Bringing these ecological and cultural perspectives together, Berry [8,9] proposed an ecocultural framework (Figure 1) for understanding the origins, development and expression of human behaviour in context. This framework examines the roots of human cultural and psychological diversity by looking at two fundamental sources of influence (ecological and sociopolitical factors) and two features of human populations (cultural and biological adaptations to these factors). These group characteristics are transmitted to individuals by various “transmission variables” such as genetics, enculturation and acculturation. On the right are the behavioural consequences of these inputs and transmissions from them to individuals.
The ecological background (upper left of Figure 1) provides the physical contexts in which populations attempt to live; these populations adapt culturally and genetically to these features of their habitat over generations and share them with subsequent generations.

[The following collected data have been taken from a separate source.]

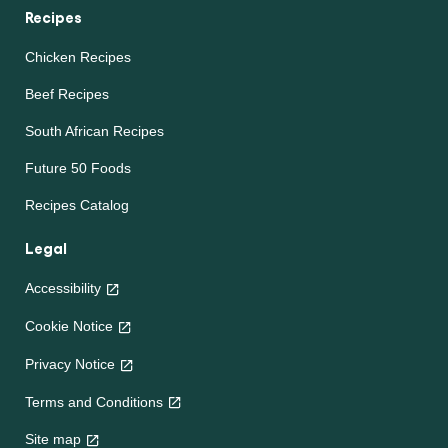
Recipes
Chicken Recipes
Beef Recipes
South African Recipes
Future 50 Foods
Recipes Catalog
Legal
Accessibility
Cookie Notice
Privacy Notice
Terms and Conditions
Site map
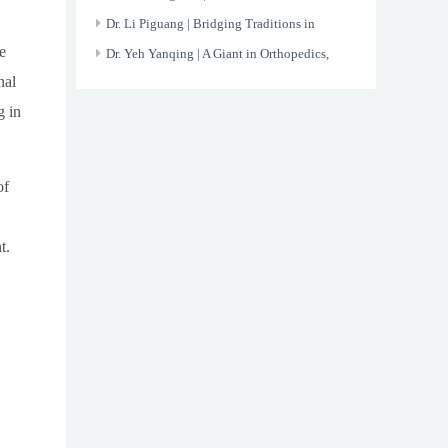
the X-ray
Dr. Li Piguang | Bridging Traditions in
e
Modern Healthcare
Dr. Yeh Yanqing | A Giant in Orthopedics,
nal
Devoted to His Nation
g in
of
t.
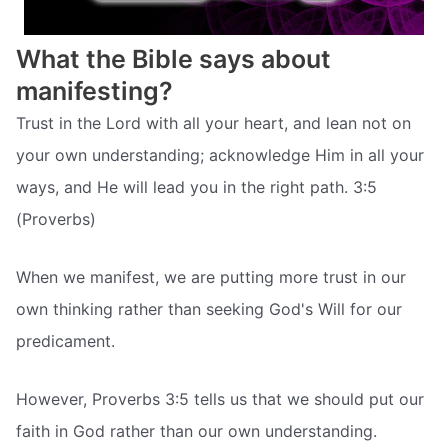
What the Bible says about
manifesting?
Trust in the Lord with all your heart, and lean not on
your own understanding; acknowledge Him in all your
ways, and He will lead you in the right path. 3:5
(Proverbs)
When we manifest, we are putting more trust in our
own thinking rather than seeking God's Will for our
predicament.
However, Proverbs 3:5 tells us that we should put our
faith in God rather than our own understanding.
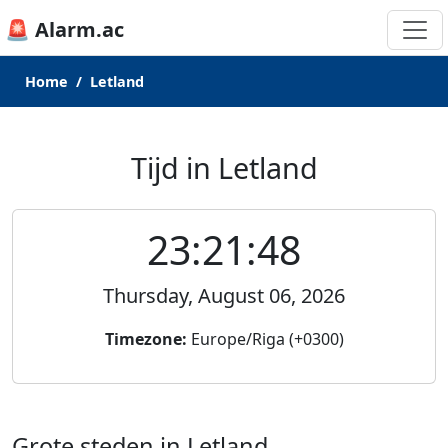
🚨 Alarm.ac
Home
Letland
Tijd in Letland
23:21:48
Thursday, August 06, 2026
Timezone:
Europe/Riga (+0300)
Grote steden in Letland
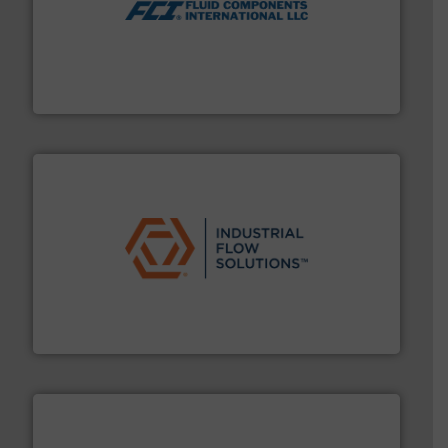
More info ➜
thermal dispersion flow measurement technologies.
process measurement applications utilizing patented
meters, flow switches and level switches for industrial
FCI designs and manufactures thermal mass flow
Fluid Components International LLC
residential applications.
More info ➜
& controls for municipal, industrial, commercial, and
manufacturing, sales, & service of wastewater pumps
Industrial Flow Solutions™ specializes in the design,
Industrial Flow Solutions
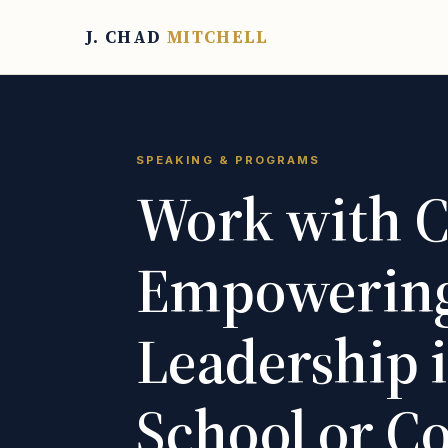
J. CHAD
MITCHELL
SPEAKING & PROGRAMS
Work with C
Empowering
Leadership 
School or 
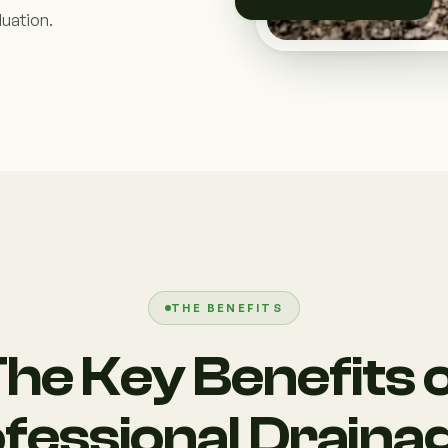
uation.
THE BENEFITS
he Key Benefits 
fessional Draina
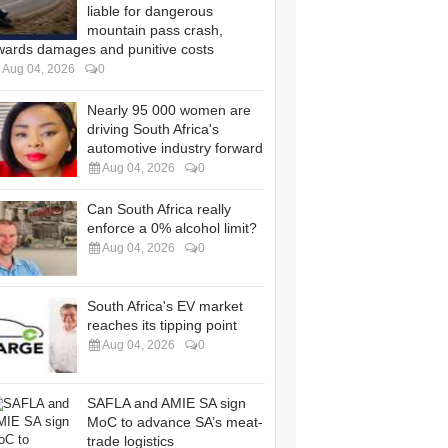
liable for dangerous
mountain pass crash,
wards damages and punitive costs
Aug 04, 2026
0
Nearly 95 000 women are
driving South Africa's
automotive industry forward
Aug 04, 2026
0
Can South Africa really
enforce a 0% alcohol limit?
Aug 04, 2026
0
South Africa's EV market
reaches its tipping point
Aug 04, 2026
0
SAFLA and AMIE SA sign
MoC to advance SA’s meat-
trade logistics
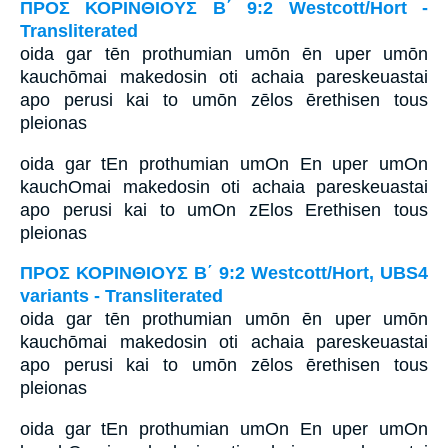
ΠΡΟΣ ΚΟΡΙΝΘΙΟΥΣ Β΄ 9:2 Westcott/Hort -
Transliterated
oida gar tēn prothumian umōn ēn uper umōn
kauchōmai makedosin oti achaia pareskeuastai
apo perusi kai to umōn zēlos ērethisen tous
pleionas
oida gar tEn prothumian umOn En uper umOn
kauchOmai makedosin oti achaia pareskeuastai
apo perusi kai to umOn zElos Erethisen tous
pleionas
ΠΡΟΣ ΚΟΡΙΝΘΙΟΥΣ Β΄ 9:2 Westcott/Hort, UBS4
variants - Transliterated
oida gar tēn prothumian umōn ēn uper umōn
kauchōmai makedosin oti achaia pareskeuastai
apo perusi kai to umōn zēlos ērethisen tous
pleionas
oida gar tEn prothumian umOn En uper umOn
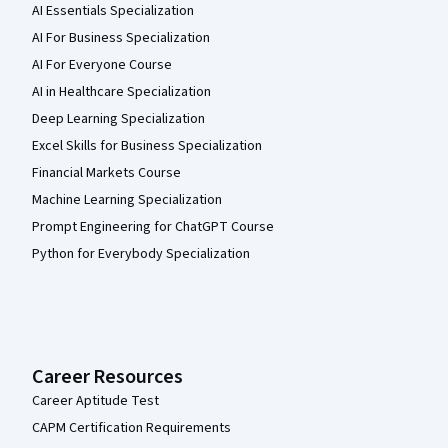
AI Essentials Specialization
AI For Business Specialization
AI For Everyone Course
AI in Healthcare Specialization
Deep Learning Specialization
Excel Skills for Business Specialization
Financial Markets Course
Machine Learning Specialization
Prompt Engineering for ChatGPT Course
Python for Everybody Specialization
Career Resources
Career Aptitude Test
CAPM Certification Requirements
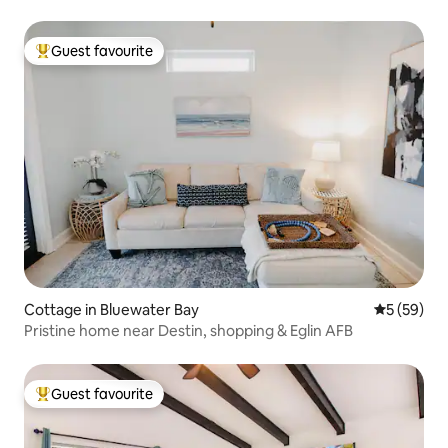
Guest favourite
Top guest favourite
Cottage in Bluewater Bay
5 out of 5
5 (59)
Pristine home near Destin, shopping & Eglin AFB
Guest favourite
Top guest favourite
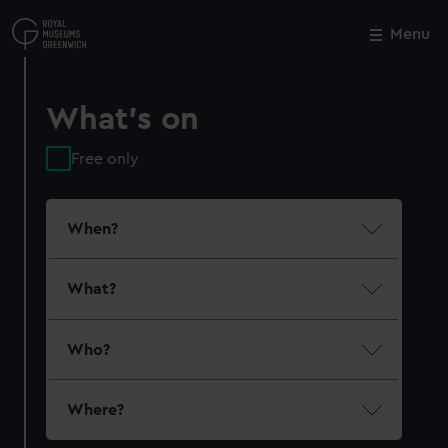
Skip
to
Menu
Close
M
main
content
What's on
Free only
When?
What?
Who?
Where?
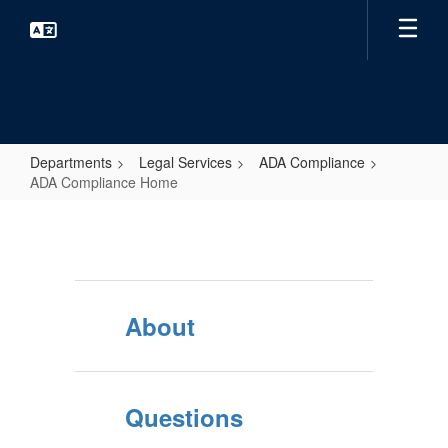
Skip
to
main
content
Departments
Legal Services
ADA Compliance
ADA Compliance Home
ADA
Compliance
Home
About
Questions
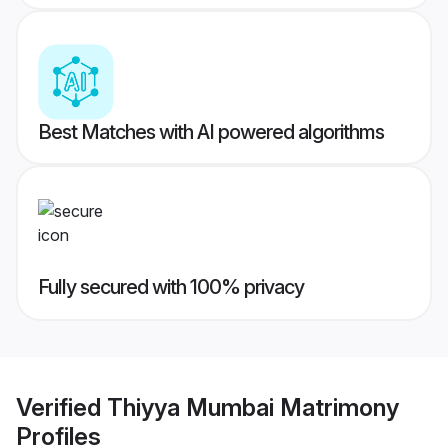
Best Matches with AI powered algorithms
Fully secured with 100% privacy
Verified
Thiyya Mumbai Matrimony
Profiles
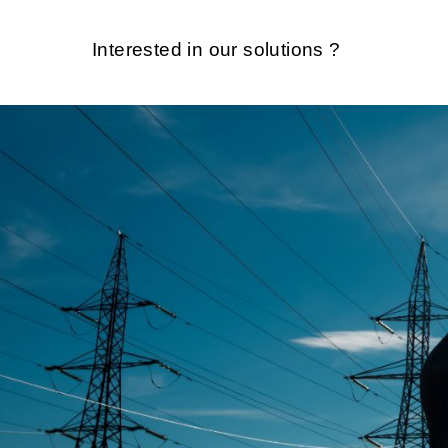
Interested in our solutions ?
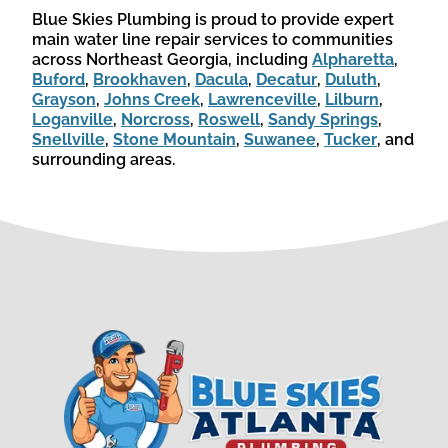
Blue Skies Plumbing is proud to provide expert
main water line repair services to communities
across Northeast Georgia, including
Alpharetta
,
Buford
,
Brookhaven
,
Dacula
,
Decatur
,
Duluth
,
Grayson
,
Johns Creek
,
Lawrenceville
,
Lilburn
,
Loganville
,
Norcross
,
Roswell
,
Sandy Springs
,
Snellville
,
Stone Mountain
,
Suwanee
,
Tucker
, and
surrounding areas.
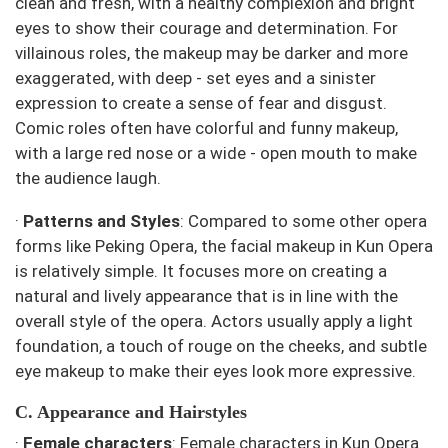
clean and fresh, with a healthy complexion and bright
eyes to show their courage and determination. For
villainous roles, the makeup may be darker and more
exaggerated, with deep - set eyes and a sinister
expression to create a sense of fear and disgust.
Comic roles often have colorful and funny makeup,
with a large red nose or a wide - open mouth to make
the audience laugh.
·
Patterns and Styles
: Compared to some other opera
forms like Peking Opera, the facial makeup in Kun Opera
is relatively simple. It focuses more on creating a
natural and lively appearance that is in line with the
overall style of the opera. Actors usually apply a light
foundation, a touch of rouge on the cheeks, and subtle
eye makeup to make their eyes look more expressive.
C. Appearance and Hairstyles
·
Female characters
: Female characters in Kun Opera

The sociopolitical level (lower left) includes intercultural contacts and experiences that set the process of acculturation in motion. As a result of such contact. individuals have to adapt to more than one cultural context in which individual psychological phenomena can be viewed as attempts to deal simultaneously with two (sometimes inconsistent, sometimes conflicting) cultural contexts. These two inputs are conceptually and empirically related: contact takes place in ecological settings that are attractive to the colonisers or migrants [10], and acculturation outcomes from internal migration has been shown to be related to ecological factors in the society [11].
As a cultural institution, the family is an adaptation to both ecological and sociopolitical contexts. Large variations in family structures, practices, and values are known to vary as adaptations to these ecological and sociopolitical contexts [12,13,14,15]. The family thus occupies a central place in the ecocultural approach, serving to link these background contexts to family structures and to individual behavioral development through the processes of enculturation and acculturation. The work of Kagitcibasi [16,17] is particularly relevant to understanding the role of these contexts in the adaptations of families and children to the original ecocultural and the new acculturation features of their lives.
In summary, the ecocultural framework considers the expression of human diversity (both cultural and psychological) to be a set of collective and individual adaptations to contexts. This framework assists us in the search for key features of both the long-term adaptation of cultures and families to their original habitats, and also to the newer contexts that are experienced following migration.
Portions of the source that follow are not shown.